- PROVIDED DATA

════════════════════

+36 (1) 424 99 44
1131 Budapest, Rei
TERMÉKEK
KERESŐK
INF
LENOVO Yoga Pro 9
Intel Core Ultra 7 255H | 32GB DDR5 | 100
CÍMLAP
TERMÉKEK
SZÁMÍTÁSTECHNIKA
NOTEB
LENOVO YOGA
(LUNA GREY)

════════════════════

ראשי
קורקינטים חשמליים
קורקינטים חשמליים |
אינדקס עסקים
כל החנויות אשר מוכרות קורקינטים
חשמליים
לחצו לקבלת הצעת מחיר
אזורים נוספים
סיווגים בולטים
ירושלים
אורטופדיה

════════════════════

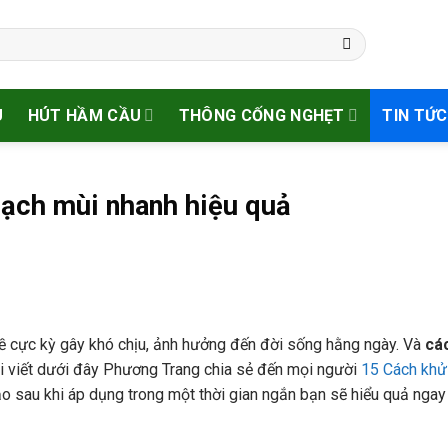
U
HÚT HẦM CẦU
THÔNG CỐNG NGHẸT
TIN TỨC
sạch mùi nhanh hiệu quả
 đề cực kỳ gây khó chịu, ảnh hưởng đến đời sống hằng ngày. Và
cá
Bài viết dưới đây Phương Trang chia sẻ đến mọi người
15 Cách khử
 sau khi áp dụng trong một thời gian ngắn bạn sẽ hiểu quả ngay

════════════════════

- WHAT YOU HAVE TO DO
Going through the records above, count the lines that include the word "חשמליים". Give the number alone.

- OUTPUT FOR THIS TASK
3